L’utilisation de la cascade de messages — ;
— évite l’emploi d’une variable informatique pour désigner la figure.
L’essentiel de la partie pratique est au verso avec uniquement des figures. Comme expliqué précédemment, l’élève modifie le code source de l’exemple pour obtenir la figure. Il doit donc comprendre comment le code source crée un segment et déterminer les coordonnées des sommets:
Enfin la dernière partie regroupe dans le glossaire les explications sur les messages utilisés. Dans cette unité aucune explication sur la précédence des messages n’est donnée, c’est autant prématuré qu’inutile.
Quels résultats ?
Nous avons utilisé cette unité d’apprentissage — et les suivantes — avec quatre classes différentes d’élèves de 12 à 14 ans. Ils ont pratiqué la programmation avec cette unité et les suivantes sur une durée de 3 ou 4 périodes de 45 min.
Avec ce format, la prise en main par les apprenants est efficace : ils démarrent rapidement l’activité en autonomie. En effet la partie exemple requière l’assistance de l’enseignant uniquement pour des points techniques qui, au fur et à mesure des périodes d’enseignement, est de moins en moins nécessaire.
Lorsqu’ils abordent la partie pratique, les apprenants ont alors besoin d’aides, à la fois méthodologiques et théoriques :
- Méthodologiques. Faire le lien entre une partie du code de l’exemple et la partie correspondante de la figure. Utiliser les figures pour y annoter les coordonnées des sommets du triangle.
- Théoriques. Lire et écrire les coordonnées cartésiennes d’un point dans un repère du plan. Coder les coordonnées d’un point.
Les élèves sont très autonomes, l’enseignant est donc disponibles pour aider individuellement sur des points techniques. Les apprenants procèdent par la méthode essai et erreur, le feedback immédiat de la figure étant à la fois un élément incitateur et indicateur de la boucle méthodologique.

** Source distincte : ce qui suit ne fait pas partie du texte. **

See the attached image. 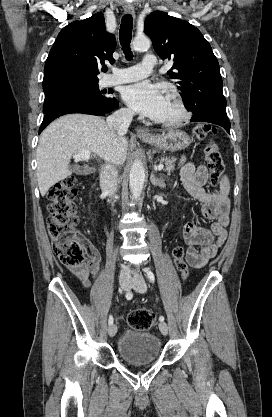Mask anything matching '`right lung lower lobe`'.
Masks as SVG:
<instances>
[{
	"instance_id": "1",
	"label": "right lung lower lobe",
	"mask_w": 272,
	"mask_h": 417,
	"mask_svg": "<svg viewBox=\"0 0 272 417\" xmlns=\"http://www.w3.org/2000/svg\"><path fill=\"white\" fill-rule=\"evenodd\" d=\"M119 103L115 98L109 97L107 101L91 102L83 100H71L59 103L45 112V117L40 126L39 133L54 119L59 116L69 114V113H82V114H91L97 116H103L106 113L112 112L118 107Z\"/></svg>"
}]
</instances>
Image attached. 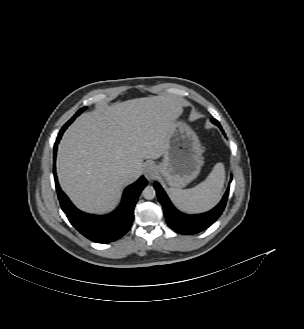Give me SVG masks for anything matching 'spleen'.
Returning <instances> with one entry per match:
<instances>
[{
	"instance_id": "obj_1",
	"label": "spleen",
	"mask_w": 304,
	"mask_h": 329,
	"mask_svg": "<svg viewBox=\"0 0 304 329\" xmlns=\"http://www.w3.org/2000/svg\"><path fill=\"white\" fill-rule=\"evenodd\" d=\"M225 182V169L217 163L208 177L190 189L169 188V196L174 205L186 213L205 212L214 207L221 197Z\"/></svg>"
}]
</instances>
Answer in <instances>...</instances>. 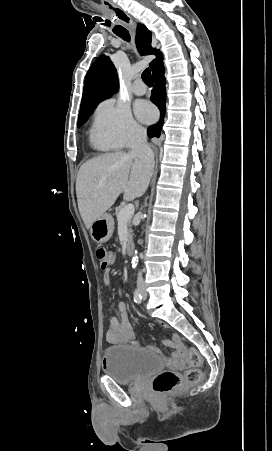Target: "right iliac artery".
Instances as JSON below:
<instances>
[{
	"mask_svg": "<svg viewBox=\"0 0 272 451\" xmlns=\"http://www.w3.org/2000/svg\"><path fill=\"white\" fill-rule=\"evenodd\" d=\"M134 302L140 304L142 302V295L139 291V289H135L133 294Z\"/></svg>",
	"mask_w": 272,
	"mask_h": 451,
	"instance_id": "1",
	"label": "right iliac artery"
}]
</instances>
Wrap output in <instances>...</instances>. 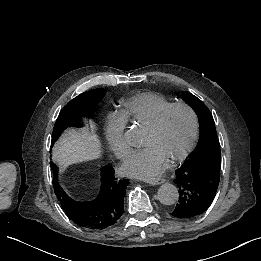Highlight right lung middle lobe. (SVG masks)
Listing matches in <instances>:
<instances>
[{
    "label": "right lung middle lobe",
    "instance_id": "1",
    "mask_svg": "<svg viewBox=\"0 0 261 261\" xmlns=\"http://www.w3.org/2000/svg\"><path fill=\"white\" fill-rule=\"evenodd\" d=\"M105 89H94L84 92L72 99L60 112L53 129L52 145L67 127H81L83 117H91L96 105L105 95ZM51 168L56 175L58 168L51 163Z\"/></svg>",
    "mask_w": 261,
    "mask_h": 261
}]
</instances>
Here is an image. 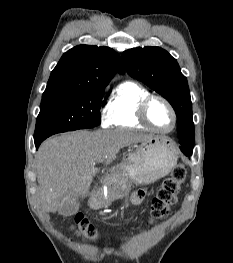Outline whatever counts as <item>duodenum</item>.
<instances>
[{"label": "duodenum", "instance_id": "410a0bca", "mask_svg": "<svg viewBox=\"0 0 233 263\" xmlns=\"http://www.w3.org/2000/svg\"><path fill=\"white\" fill-rule=\"evenodd\" d=\"M90 204L93 208L98 207L99 205V197L97 194H94L90 197Z\"/></svg>", "mask_w": 233, "mask_h": 263}]
</instances>
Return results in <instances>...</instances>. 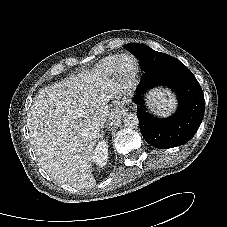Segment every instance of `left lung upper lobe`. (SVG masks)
<instances>
[{"label":"left lung upper lobe","instance_id":"left-lung-upper-lobe-1","mask_svg":"<svg viewBox=\"0 0 227 227\" xmlns=\"http://www.w3.org/2000/svg\"><path fill=\"white\" fill-rule=\"evenodd\" d=\"M140 46L138 43H130L125 45V47L132 52L133 49H136ZM133 53V52H132ZM160 53V52H159ZM181 63L176 58L169 56L165 53H160V57L156 60L152 66V70H158L163 67L172 66Z\"/></svg>","mask_w":227,"mask_h":227}]
</instances>
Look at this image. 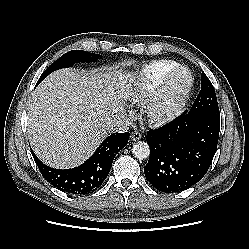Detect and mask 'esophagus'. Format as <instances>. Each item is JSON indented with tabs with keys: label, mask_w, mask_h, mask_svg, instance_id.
<instances>
[{
	"label": "esophagus",
	"mask_w": 249,
	"mask_h": 249,
	"mask_svg": "<svg viewBox=\"0 0 249 249\" xmlns=\"http://www.w3.org/2000/svg\"><path fill=\"white\" fill-rule=\"evenodd\" d=\"M130 137H131L132 141H137V140L141 139V134L139 132H137V131H133L131 133Z\"/></svg>",
	"instance_id": "34e87169"
}]
</instances>
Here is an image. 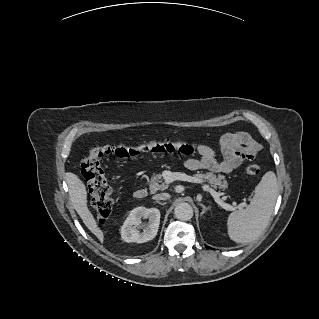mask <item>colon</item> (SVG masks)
<instances>
[{
  "instance_id": "colon-1",
  "label": "colon",
  "mask_w": 319,
  "mask_h": 319,
  "mask_svg": "<svg viewBox=\"0 0 319 319\" xmlns=\"http://www.w3.org/2000/svg\"><path fill=\"white\" fill-rule=\"evenodd\" d=\"M195 149L194 143L169 140L140 143L115 142L90 146L81 162V174L90 188L92 206L96 217L100 220H106L114 207L113 189L103 167L105 156L114 155L128 158L141 153L168 154L175 152L182 155H191L195 152ZM245 170L247 174L252 176L260 173V168L256 164L248 165Z\"/></svg>"
}]
</instances>
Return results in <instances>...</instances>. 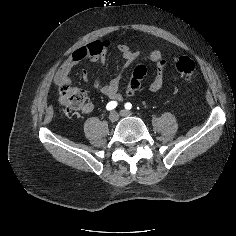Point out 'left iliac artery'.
<instances>
[{"instance_id": "44dca946", "label": "left iliac artery", "mask_w": 236, "mask_h": 236, "mask_svg": "<svg viewBox=\"0 0 236 236\" xmlns=\"http://www.w3.org/2000/svg\"><path fill=\"white\" fill-rule=\"evenodd\" d=\"M125 109L130 110L132 108V104L127 102L125 105Z\"/></svg>"}]
</instances>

Par ailleurs, certains élèves dévorent les unités d’apprentissage les unes après les autres. Dans une classe, le décalage dans la progression va jusqu’à 2 ou 3 unités, c’est une belle différentiation pédagogique. Les élèves progressant rapidement se voient aussi assignés le rôle de tuteur.

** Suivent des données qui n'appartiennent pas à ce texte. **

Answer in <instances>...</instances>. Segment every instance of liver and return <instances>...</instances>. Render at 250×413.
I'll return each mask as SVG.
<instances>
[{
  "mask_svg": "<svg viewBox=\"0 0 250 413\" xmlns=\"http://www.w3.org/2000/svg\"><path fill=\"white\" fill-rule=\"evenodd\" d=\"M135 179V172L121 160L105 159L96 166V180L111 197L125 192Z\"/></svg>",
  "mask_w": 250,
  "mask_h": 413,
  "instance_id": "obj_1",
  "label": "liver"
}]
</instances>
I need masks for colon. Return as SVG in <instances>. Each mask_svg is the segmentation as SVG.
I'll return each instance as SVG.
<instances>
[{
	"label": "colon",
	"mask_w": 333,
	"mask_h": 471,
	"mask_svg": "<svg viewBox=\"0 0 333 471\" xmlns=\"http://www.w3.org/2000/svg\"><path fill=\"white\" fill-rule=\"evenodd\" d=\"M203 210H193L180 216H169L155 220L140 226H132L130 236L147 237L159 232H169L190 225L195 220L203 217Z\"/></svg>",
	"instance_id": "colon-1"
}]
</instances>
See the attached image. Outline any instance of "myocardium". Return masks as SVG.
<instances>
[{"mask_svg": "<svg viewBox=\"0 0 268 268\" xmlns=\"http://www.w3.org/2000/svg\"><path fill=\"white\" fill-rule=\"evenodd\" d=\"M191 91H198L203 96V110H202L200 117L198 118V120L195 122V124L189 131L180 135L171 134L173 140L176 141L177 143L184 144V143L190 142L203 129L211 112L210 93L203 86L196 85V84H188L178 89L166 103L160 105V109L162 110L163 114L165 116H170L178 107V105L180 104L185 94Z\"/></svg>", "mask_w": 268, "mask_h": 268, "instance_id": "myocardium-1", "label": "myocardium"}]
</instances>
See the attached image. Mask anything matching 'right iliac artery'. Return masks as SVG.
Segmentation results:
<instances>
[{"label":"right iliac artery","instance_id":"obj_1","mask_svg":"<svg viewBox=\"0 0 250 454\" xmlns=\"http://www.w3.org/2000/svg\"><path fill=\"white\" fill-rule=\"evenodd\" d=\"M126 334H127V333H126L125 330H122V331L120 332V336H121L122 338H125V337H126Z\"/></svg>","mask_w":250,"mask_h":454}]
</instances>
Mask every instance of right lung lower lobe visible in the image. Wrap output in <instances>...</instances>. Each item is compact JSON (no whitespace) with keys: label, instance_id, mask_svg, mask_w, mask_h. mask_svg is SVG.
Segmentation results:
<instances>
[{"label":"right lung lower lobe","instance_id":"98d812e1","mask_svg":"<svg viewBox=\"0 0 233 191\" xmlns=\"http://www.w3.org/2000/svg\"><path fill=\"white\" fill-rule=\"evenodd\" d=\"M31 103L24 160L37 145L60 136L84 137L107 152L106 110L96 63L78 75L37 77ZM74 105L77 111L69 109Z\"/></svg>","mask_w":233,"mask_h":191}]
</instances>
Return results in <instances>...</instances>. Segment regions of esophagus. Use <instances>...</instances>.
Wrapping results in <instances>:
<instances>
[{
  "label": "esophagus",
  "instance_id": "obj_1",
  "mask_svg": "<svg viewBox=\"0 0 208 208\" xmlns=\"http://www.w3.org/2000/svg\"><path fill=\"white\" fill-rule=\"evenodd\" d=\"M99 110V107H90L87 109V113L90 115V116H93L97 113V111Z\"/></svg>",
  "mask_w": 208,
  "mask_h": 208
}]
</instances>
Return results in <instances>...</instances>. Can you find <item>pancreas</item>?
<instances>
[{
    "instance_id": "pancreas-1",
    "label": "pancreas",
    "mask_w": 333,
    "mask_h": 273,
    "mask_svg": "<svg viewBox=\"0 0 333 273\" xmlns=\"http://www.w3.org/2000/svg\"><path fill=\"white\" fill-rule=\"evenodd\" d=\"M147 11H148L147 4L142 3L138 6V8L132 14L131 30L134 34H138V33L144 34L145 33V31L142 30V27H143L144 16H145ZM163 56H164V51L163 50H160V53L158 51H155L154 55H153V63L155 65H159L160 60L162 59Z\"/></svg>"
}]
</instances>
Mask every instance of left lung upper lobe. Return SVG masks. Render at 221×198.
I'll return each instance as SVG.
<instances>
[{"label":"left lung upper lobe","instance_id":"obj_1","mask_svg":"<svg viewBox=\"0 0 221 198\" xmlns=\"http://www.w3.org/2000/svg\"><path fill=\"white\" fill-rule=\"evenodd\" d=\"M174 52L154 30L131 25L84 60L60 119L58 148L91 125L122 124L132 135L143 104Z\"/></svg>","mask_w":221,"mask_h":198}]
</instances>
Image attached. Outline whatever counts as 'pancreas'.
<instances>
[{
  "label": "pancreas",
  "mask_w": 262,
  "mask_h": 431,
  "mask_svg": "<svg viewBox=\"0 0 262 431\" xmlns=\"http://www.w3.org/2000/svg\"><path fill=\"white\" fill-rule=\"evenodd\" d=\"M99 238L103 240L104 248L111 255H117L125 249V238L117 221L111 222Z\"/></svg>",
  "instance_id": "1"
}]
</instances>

Quels apports pédagogiques ?
Les apports pédagogiques couvrent plusieurs champs. Ils sont constatés mais non mesurés, néanmoins basés sur l’intuition de l’enseignant:
- La rigueur. Recopier du code est exigeant, les erreurs de syntaxe arrivent vite : un espace de trop, un point virgule manquant. Heureusement, le système de saisie colorie en rouge les fautes.
- La concentration. Écrire le code d’un exemple requiert concentration, ne privons pas les élèves de cette opportunité de s’y entraîner.
- Renforcement mathématiques. Des connaissances mathématiques sont réinvesties pour résoudre les exercices, parfois celles-ci sont erronées ou parcellaires c’est donc une opportunité pour les corriger ou les renforcer.
- Conception informatique. Entrevoir ce qu’il y a derrière une application, à savoir un programme décrit par un code source. Ce qui était abstrait — dans l’ether — devient alors de la culture générale pour l’élève.
J’ai eu beaucoup de satisfaction pédagogique à prodiguer ce cours sous cette forme. A ce jour une dizaine d’unités ont été écrites. L’enseignement planifié pour la période février 2020 à juin 2020 n’a pu aboutir, l’épidémie du Covid19 étant passée par là. Ce ne fut que partie remise.